Copy out the lines beginning at the one with "Mitglied, dem ich eine E-Mail schreiben" and ending at the last line of the data, both included; pictures stay out.

**Page images and extracted text:**

════

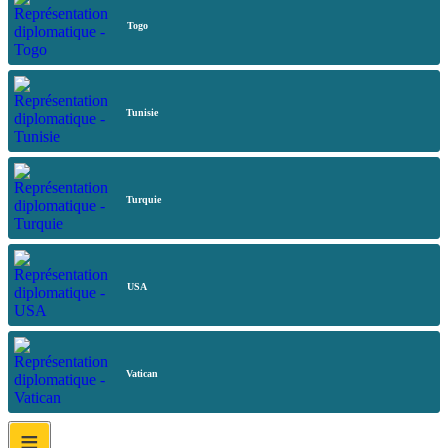
Togo
Tunisie
Turquie
USA
Vatican
≡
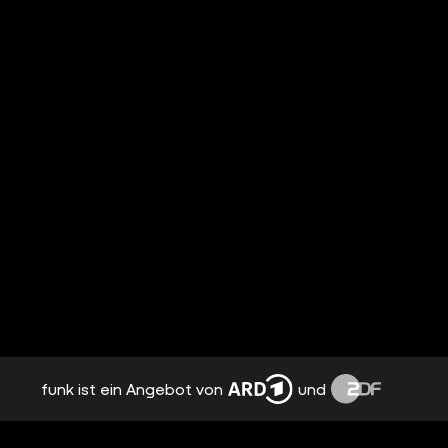
funk ist ein Angebot von
und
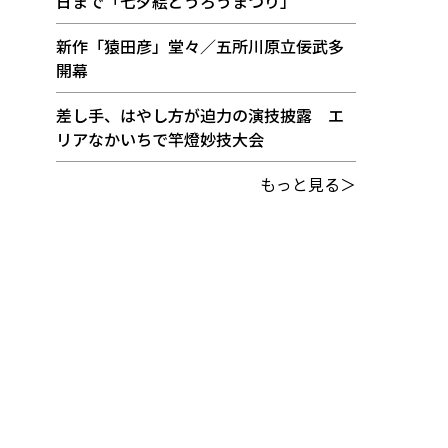
日まで「七夕絵どうろうまつり」
新作「猿田彦」堂々／五所川原立佞武多
開幕
差し手、はやし方が迫力の演技披露 エ
リアなかいちで竿燈妙技大会
もっと見る＞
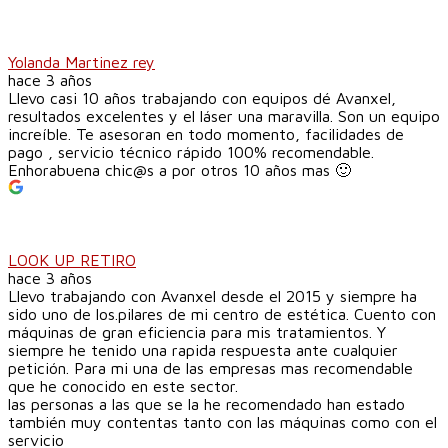
Yolanda Martinez rey
hace 3 años
Llevo casi 10 años trabajando con equipos dé Avanxel,
resultados excelentes y el láser una maravilla. Son un equipo
increíble. Te asesoran en todo momento, facilidades de
pago , servicio técnico rápido 100% recomendable.
Enhorabuena chic@s a por otros 10 años mas 🙂
LOOK UP RETIRO
hace 3 años
Llevo trabajando con Avanxel desde el 2015 y siempre ha
sido uno de los.pilares de mi centro de estética. Cuento con
máquinas de gran eficiencia para mis tratamientos. Y
siempre he tenido una rapida respuesta ante cualquier
petición. Para mi una de las empresas mas recomendable
que he conocido en este sector.
las personas a las que se la he recomendado han estado
también muy contentas tanto con las máquinas como con el
servicio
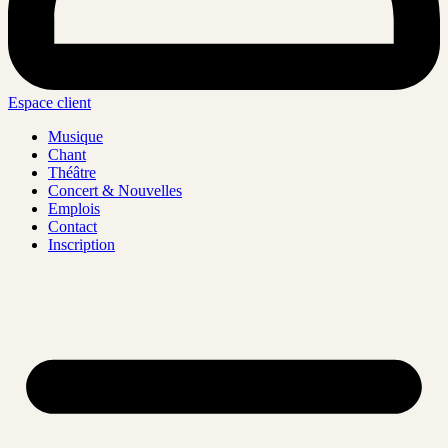
Espace client
Musique
Chant
Théâtre
Concert & Nouvelles
Emplois
Contact
Inscription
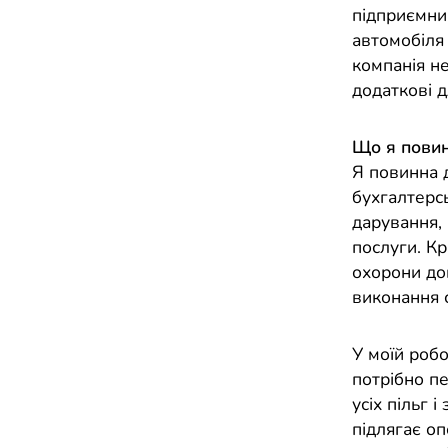
підприємниц
автомобіля
компанія н
додаткові 
Що я повин
Я повинна 
бухгалтерсь
дарування, 
послуги. Кр
охорони дов
виконання 
У моїй роб
потрібно п
усіх пільг 
підлягає оп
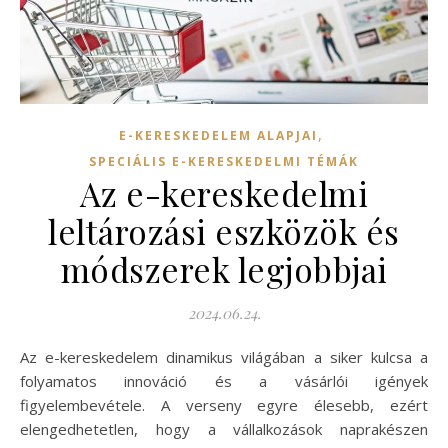
,
E-KERESKEDELEM ALAPJAI
SPECIÁLIS E-KERESKEDELMI TÉMÁK
Az e-kereskedelmi
leltározási eszközök és
módszerek legjobbjai
2024.06.24.
Az e-kereskedelem dinamikus világában a siker kulcsa a
folyamatos innováció és a vásárlói igények
figyelembevétele. A verseny egyre élesebb, ezért
elengedhetetlen, hogy a vállalkozások naprakészen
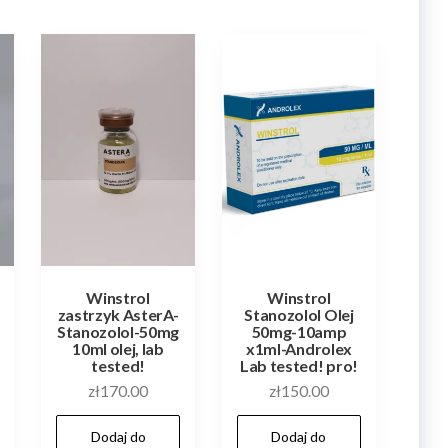
Winstrol
Winstrol
zastrzyk AsterA-
Stanozolol Olej
Stanozolol-50mg
50mg-10amp
10ml olej, lab
x1ml-Androlex
tested!
Lab tested! pro!
zł
170.00
zł
150.00
Dodaj do
Dodaj do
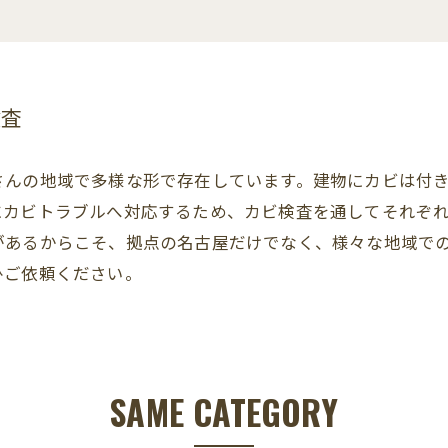
検査
さんの地域で多様な形で存在しています。建物にカビは付
にカビトラブルへ対応するため、カビ検査を通してそれぞ
があるからこそ、拠点の名古屋だけでなく、様々な地域で
ひご依頼ください。
SAME CATEGORY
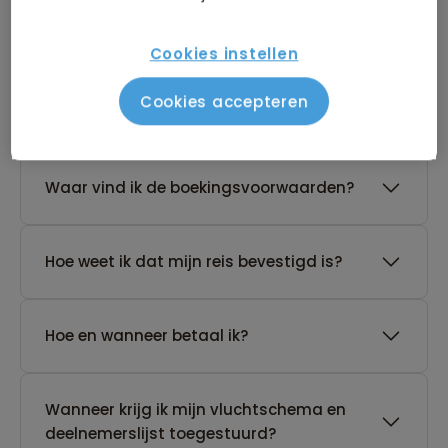
reis?
Cookies instellen
De reis van mijn keuze heeft nog geen
Cookies accepteren
gegarandeerd vertrek. Wat nu?
Waar vind ik de boekingsvoorwaarden?
Hoe weet ik dat mijn reis bevestigd is?
Hoe en wanneer betaal ik?
Wanneer krijg ik mijn vluchtschema en
deelnemerslijst toegestuurd?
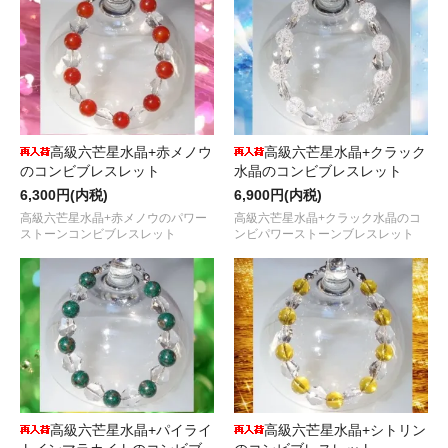
高級六芒星水晶+赤メノウ
高級六芒星水晶+クラック
のコンビブレスレット
水晶のコンビブレスレット
6,300円(内税)
6,900円(内税)
高級六芒星水晶+赤メノウのパワー
高級六芒星水晶+クラック水晶のコ
ストーンコンビブレスレット
ンビパワーストーンブレスレット
高級六芒星水晶+パイライ
高級六芒星水晶+シトリン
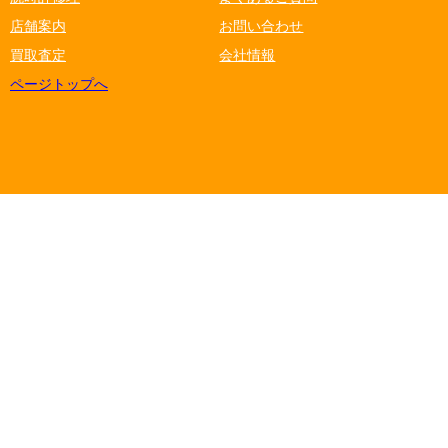
店舗案内
お問い合わせ
買取査定
会社情報
ページトップへ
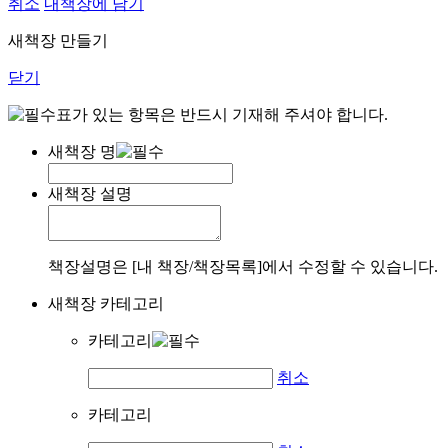
취소
내책장에 담기
새책장 만들기
닫기
표가 있는 항목은 반드시 기재해 주셔야 합니다.
새책장 명
새책장 설명
책장설명은 [내 책장/책장목록]에서 수정할 수 있습니다.
새책장 카테고리
카테고리
취소
카테고리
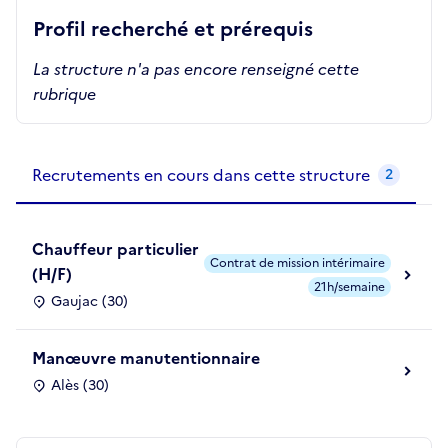
Profil recherché et prérequis
La structure n'a pas encore renseigné cette
rubrique
Recrutements de la structure
slide
1
of 1
Recrutements en cours dans cette structure
2
Chauffeur particulier
Contrat de mission intérimaire
(H/F)
21h/semaine
Gaujac (30)
Manœuvre manutentionnaire
Alès (30)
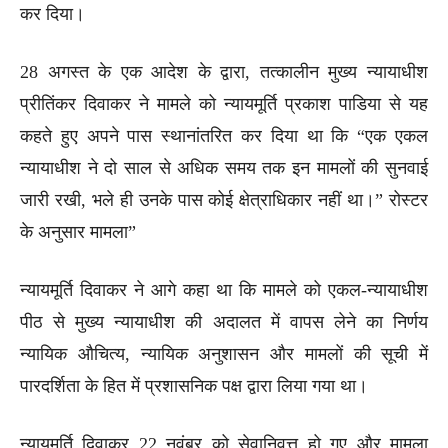
कर दिया।
28 अगस्त के एक आदेश के द्वारा, तत्कालीन मुख्य न्यायाधीश
प्रीतिंकर दिवाकर ने मामले को न्यायमूर्ति प्रकाश पाडिया से यह
कहते हुए अपने पास स्थानांतरित कर दिया था कि “एक एकल
न्यायाधीश ने दो साल से अधिक समय तक इन मामलों की सुनवाई
जारी रखी, भले ही उनके पास कोई क्षेत्राधिकार नहीं था।” रोस्टर
के अनुसार मामला”
न्यायमूर्ति दिवाकर ने आगे कहा था कि मामले को एकल-न्यायाधीश
पीठ से मुख्य न्यायाधीश की अदालत में वापस लेने का निर्णय
न्यायिक औचित्य, न्यायिक अनुशासन और मामलों की सूची में
पारदर्शिता के हित में प्रशासनिक पक्ष द्वारा लिया गया था।
न्यायमूर्ति दिवाकर 22 नवंबर को सेवानिवृत्त हो गए और मामला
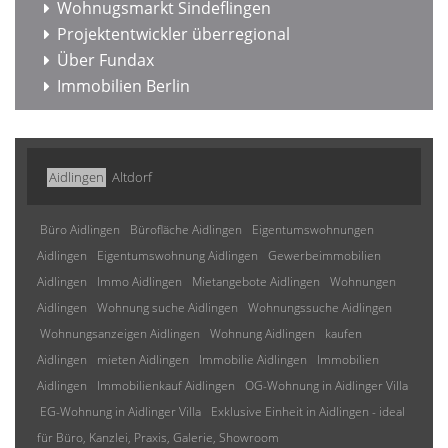
Wohnugsmarkt Sindeflingen
Projektentwickler überregional
Über Fundax
Immobilien Berlin
Aidlingen
Altdorf
Büro Aidlingen
Bürofläche Aidlingen
Eigentumswohnungen
Aidlingen
Eigentumswohnung Aidlingen
Gewerbeimmobilien
Aidlingen
Immo Aidlingen
Mietangebote Aidlingen
Wohnungen
Aidlingen
Wohnung suche Aidlingen
Wohnungssuche Aidlingen
Wohnungsanzeigen Aidlingen
Wohnung Aidlingen
kaufen
Aidlingen
mieten Aidlingen
Immobilie Aidlingen
Immobilien
Aidlingen
Immobilienkauf Aidlingen
OG-Wohnung in Aidlinger Villa
EG-Wohnung in Aidlinger Villa
Exklusive Einheit in Aidlingen - ideal
für Büro, Kanzlei, Praxis, Galerie, Showroom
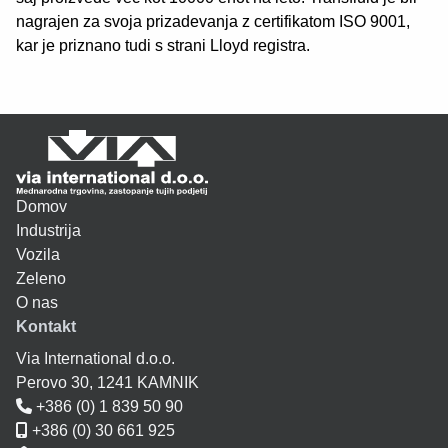
nagrajen za svoja prizadevanja z certifikatom ISO 9001,
kar je priznano tudi s strani Lloyd registra.
Domov
Industrija
Vozila
Zeleno
O nas
Kontakt
Via International d.o.o.
Perovo 30, 1241 KAMNIK
+386 (0) 1 839 50 90
+386 (0) 30 661 925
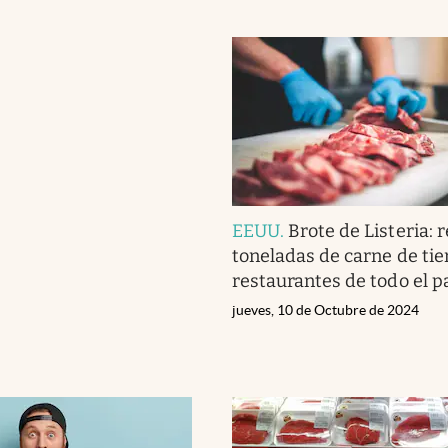
EEUU
.
Brote de Listeria: r
toneladas de carne de tie
restaurantes de todo el p
jueves, 10 de Octubre de 2024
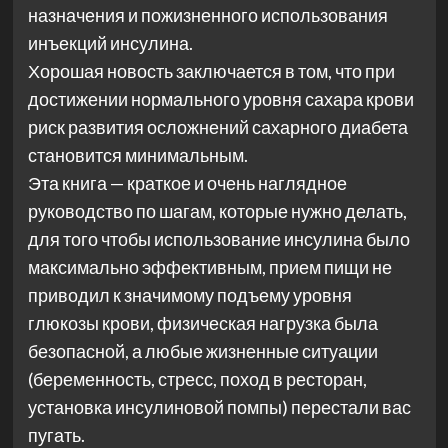
назначения и пожизненного использования
инъекций инсулина.
Хорошая новость заключается в том, что при
достижении нормального уровня сахара крови
риск развития осложнений сахарного диабета
становится минимальным.
Эта книга — краткое и очень наглядное
руководство по шагам, которые нужно делать,
для того чтобы использование инсулина было
максимально эффективным, прием пищи не
приводил к значимому подъему уровня
глюкозы крови, физическая нагрузка была
безопасной, а любые жизненные ситуации
(беременность, стресс, поход в ресторан,
установка инсулиновой помпы) перестали вас
пугать.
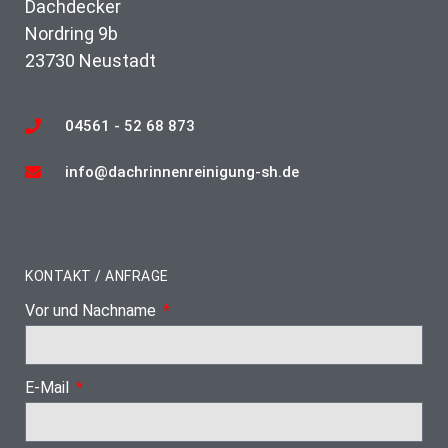
Dachdecker
Nordring 9b
23730 Neustadt
04561 - 52 68 873
info@dachrinnenreinigung-sh.de
KONTAKT / ANFRAGE
Vor und Nachname
E-Mail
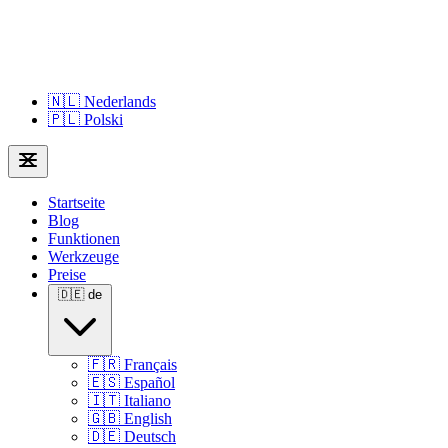
🇳🇱
Nederlands
🇵🇱
Polski
Startseite
Blog
Funktionen
Werkzeuge
Preise
🇩🇪
de
🇫🇷
Français
🇪🇸
Español
🇮🇹
Italiano
🇬🇧
English
🇩🇪
Deutsch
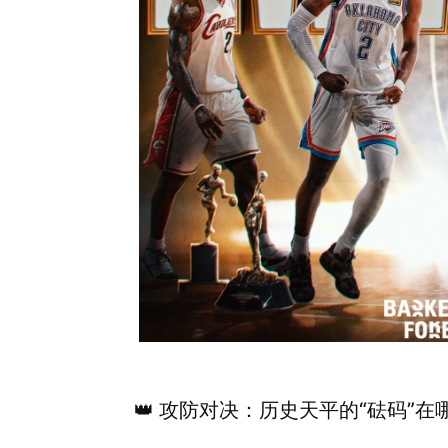
👑 攻防对决：历史天平的“砝码”在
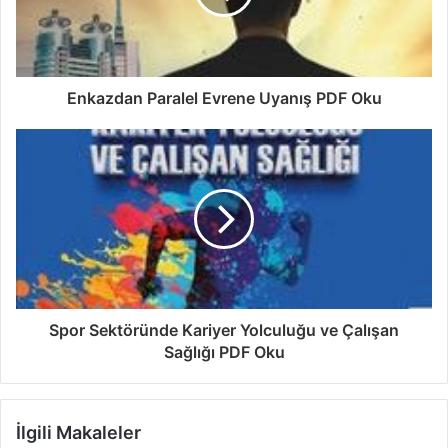
Enkazdan Paralel Evrene Uyanış PDF Oku
Spor Sektöründe Kariyer Yolculuğu ve Çalışan
Sağlığı PDF Oku
İlgili Makaleler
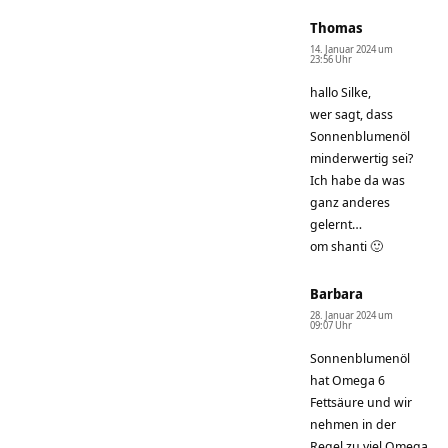
Thomas
14. Januar 2024 um
23:56 Uhr
hallo Silke,
wer sagt, dass
Sonnenblumenöl
minderwertig sei?
Ich habe da was
ganz anderes
gelernt…
om shanti 🙂
Barbara
28. Januar 2024 um
09:07 Uhr
Sonnenblumenöl
hat Omega 6
Fettsäure und wir
nehmen in der
Regel zu viel Omega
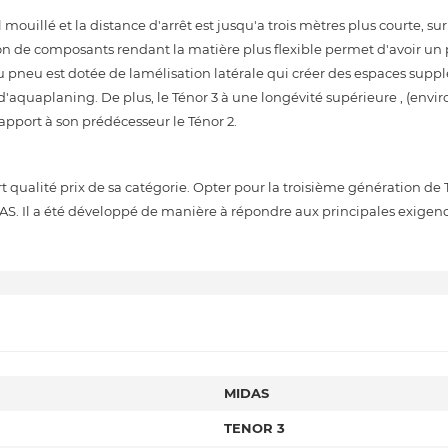
mouillé et la distance d'arrêt est jusqu'a trois mètres plus courte, su
 de composants rendant la matière plus flexible permet d'avoir u
 pneu est dotée de lamélisation latérale qui créer des espaces supp
d'aquaplaning. De plus, le Ténor 3 à une longévité supérieure , (envi
pport à son prédécesseur le Ténor 2.
qualité prix de sa catégorie. Opter pour la troisième génération de T
AS. Il a été développé de manière à répondre aux principales exigen
MIDAS
TENOR 3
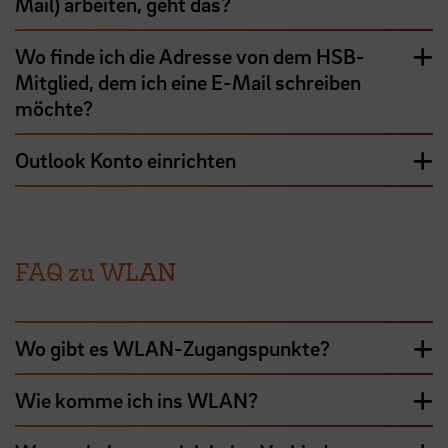
Mail) arbeiten, geht das?
Wo finde ich die Adresse von dem HSB-
Mitglied, dem ich eine E-Mail schreiben
möchte?
Outlook Konto einrichten
FAQ zu WLAN
Wo gibt es WLAN-Zugangspunkte?
Wie komme ich ins WLAN?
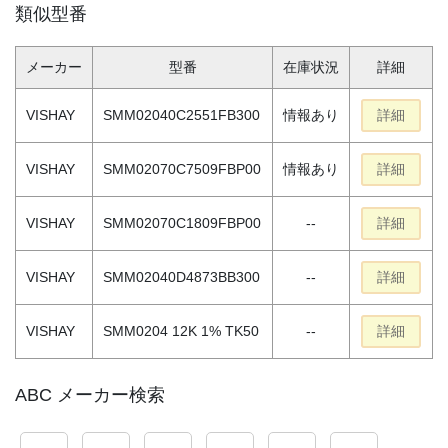
類似型番
メーカー
型番
在庫状況
詳細
VISHAY
SMM02040C2551FB300
情報あり
詳細
VISHAY
SMM02070C7509FBP00
情報あり
詳細
VISHAY
SMM02070C1809FBP00
--
詳細
VISHAY
SMM02040D4873BB300
--
詳細
VISHAY
SMM0204 12K 1% TK50
--
詳細
ABC メーカー検索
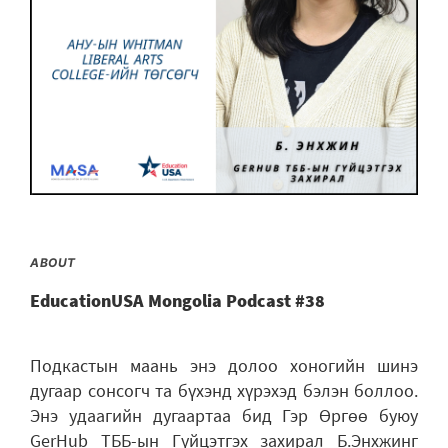
ABOUT
EducationUSA Mongolia Podcast #38
Подкастын маань энэ долоо хоногийн шинэ
дугаар сонсогч та бүхэнд хүрэхэд бэлэн боллоо.
Энэ удаагийн дугаартаа бид Гэр Өргөө буюу
GerHub ТББ-ын Гүйцэтгэх захирал Б.Энхжинг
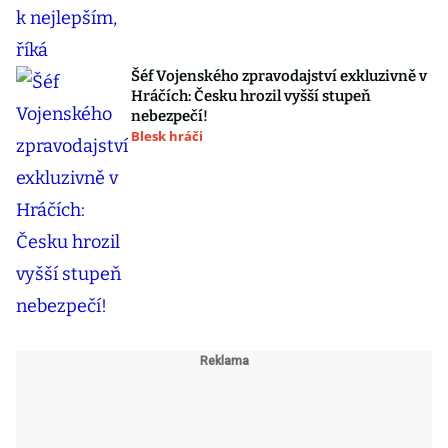
Šéf Vojenského zpravodajství exkluzivně v
Hráčích: Česku hrozil vyšší stupeň
nebezpečí!
Blesk hráči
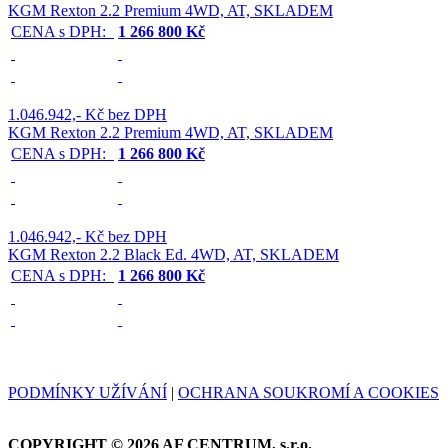
KGM Rexton 2.2 Premium 4WD, AT, SKLADEM
CENA s DPH:
1 266 800 Kč
1.046.942,- Kč bez DPH
KGM Rexton 2.2 Premium 4WD, AT, SKLADEM
CENA s DPH:
1 266 800 Kč
1.046.942,- Kč bez DPH
KGM Rexton 2.2 Black Ed. 4WD, AT, SKLADEM
CENA s DPH:
1 266 800 Kč
PODMÍNKY UŽÍVÁNÍ
|
OCHRANA SOUKROMÍ A COOKIES
COPYRIGHT © 2026 AF CENTRUM, s.r.o.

════

**Solution to the problem:**
Mitglied, dem ich eine E-Mail schreiben
möchte?
Outlook Konto einrichten
FAQ zu WLAN
Wo gibt es WLAN-Zugangspunkte?
Wie komme ich ins WLAN?
類似型番
メーカー
型番
在庫状況
詳細
VISHAY
SMM02040C2551FB300
情報あり
詳細
VISHAY
SMM02070C7509FBP00
情報あり
詳細
VISHAY
SMM02070C1809FBP00
--
詳細
VISHAY
SMM02040D4873BB300
--
詳細
VISHAY
SMM0204 12K 1% TK50
--
詳細
ABC メーカー検索
ABOUT
EducationUSA Mongolia Podcast #38
Подкастын маань энэ долоо хоногийн шинэ
дугаар сонсогч та бүхэнд хүрэхэд бэлэн боллоо.
Энэ удаагийн дугаартаа бид Гэр Өргөө буюу
GerHub ТББ-ын Гүйцэтгэх захирал Б.Энхжинг
Šéf Vojenského zpravodajství exkluzivně v
Hráčích: Česku hrozil vyšší stupeň
nebezpečí!
Blesk hráči
KGM Rexton 2.2 Premium 4WD, AT, SKLADEM
CENA s DPH:
1 266 800 Kč
1.046.942,- Kč bez DPH
KGM Rexton 2.2 Premium 4WD, AT, SKLADEM
CENA s DPH:
1 266 800 Kč
1.046.942,- Kč bez DPH
KGM Rexton 2.2 Black Ed. 4WD, AT, SKLADEM
CENA s DPH:
1 266 800 Kč
PODMÍNKY UŽÍVÁNÍ
|
OCHRANA SOUKROMÍ A COOKIES
COPYRIGHT © 2026 AF CENTRUM, s.r.o.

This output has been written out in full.